Briefly, this invention provides an acoustic transducer specifically suited to high temperature applications. A novel method insures continued maximum acoustic coupling at the active element/transducer faceplate interface. The interface is joined by coating the faceplate and juxtaposed active element face with corresponding wetting agents specifically compatible with the bonding alloy employed to achieve the joint in an inert atmosphere. A novel, electrically conductive backing member, having the desired characteristics of assuring continued electrical continuity in the event of a fractured active element, is supported against the opposite face of the element. The entire unit is enclosed in a housing with external electrical contacts supplied for coupling accessory components.
Two alternative backing members are taught for corresponding alternate applications. The first employs a resilient, multipoint contact electrode in electrical communication with the active element at a plurality of discrete points over the surface area of one face of the element. The second employs a resilient, elastomeric, electrically conductive, damped member in electrical communication with the active element face in a manner to effect ring-down of the transducer. Each embodiment provides continued electrical continuity in the event of a cracked active element, while the second provides the added benefit of damping where desired.
For better understanding of the invention, reference may be had to the preferred embodiment, exemplary of the invention, shown in the accompanying drawings, in which:
FIG. 1 is a cross sectional view of an acoustic transducer employing the novel features of this invention;
FIG. 2 is an isometric view of a novel backing member which can be employed in the transducer of FIG. 1;
FIG. 3 is a perspective view of a vapor deposition assembly employed in the fabrication of the transducer of FIG. 1;
FIG. 4A is a perspective view of the bonding assembly employed to affix the active element to the faceplate of the transducer of FIG. 1; and
FIG. 4B is a magnified view of a section of the active element-faceplate bonding interface illustrated in FIG. 4A.
Like reference characters referred to in the following description refer to corresponding elements characterized in the several views.

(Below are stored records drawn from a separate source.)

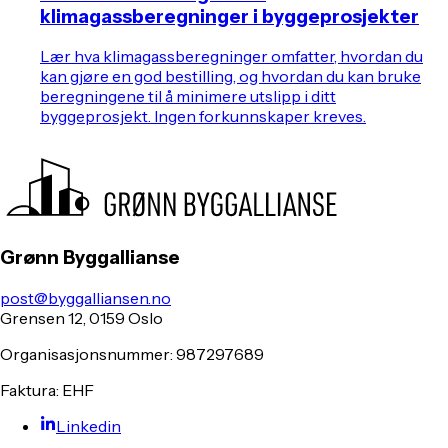
klimagassberegninger i byggeprosjekter
Lær hva klimagassberegninger omfatter, hvordan du
kan gjøre en god bestilling, og hvordan du kan bruke
beregningene til å minimere utslipp i ditt
byggeprosjekt. Ingen forkunnskaper kreves.
Grønn Byggallianse
post@byggalliansen.no
Grensen 12, 0159 Oslo
Organisasjonsnummer: 987297689
Faktura: EHF
Linkedin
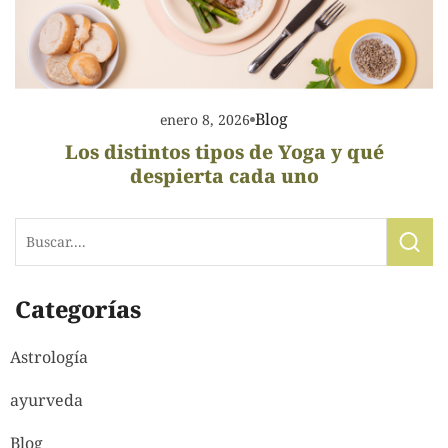
Blog
enero 8, 2026
Los distintos tipos de Yoga y qué
despierta cada uno
Categorías
Astrología
ayurveda
Blog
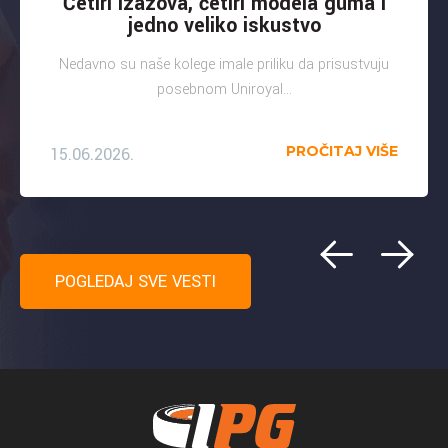
Četiri izazova, četiri modela guma i
jedno veliko iskustvo
Nedavno su naše kolege imale priliku da prisustvuju
posebnom Uniroyal...
PROČITAJ VIŠE
15.06.2026.
POGLEDAJ SVE VESTI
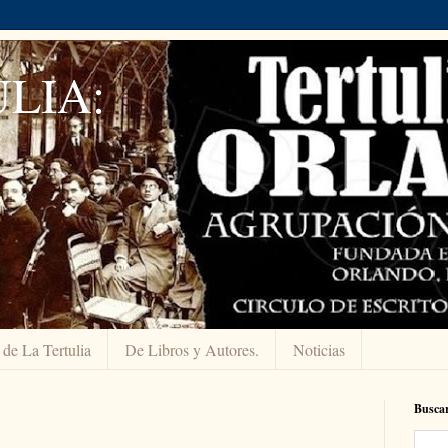
LIA:
 de La Tertulia
De Libros y Autores.
Noticias
Buscar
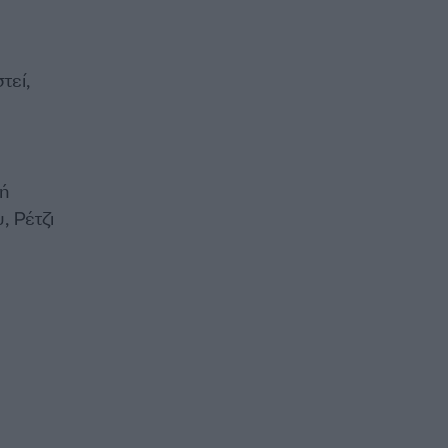
τεί,
 ή
, Ρέτζι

The transducer of this invention is specifically suitable for high temperature applications in a reactive, caustic, sodium environment and includes as its basic element a piezoelectric active element encased in a housing 12 constructed of a material specifically compatible with sodium such as stainless steel. FIG. 1 shows the basic configuration. The active element 10, typically lead zirconate, lead titanate ceramic, is bonded to the backside of the transducer faceplate 14 coaxial with the transducer lens 16 formed as a concave cut-away portion in the lower side of the transducer faceplate. Electrical isolation is maintained between the side walls of the housing 12 and the piezoelectric active element 10 by a fitted ceramic annular washer 18 interposed between the housing side walls and the element. Copper clad "V" seals prevent entry of liquid sodium, though it should be understood that other hermetic seals can be employed such as swage lock fittings. A spring loaded electrical contactor 22 makes electrical contact with the back electrode of the crystal 10, and a polyimide or other high temperature, radiation resistant insulator 24 isolates the contactor from the housing. The spherical-shaped concave lens 16 machined into the transducer faceplate focuses the ultrasound at a point F determined by:
F = (R(n/(n-1)),
where R is the radius of curvature of the surface, and n the index of refraction for sound between the lens material and sodium.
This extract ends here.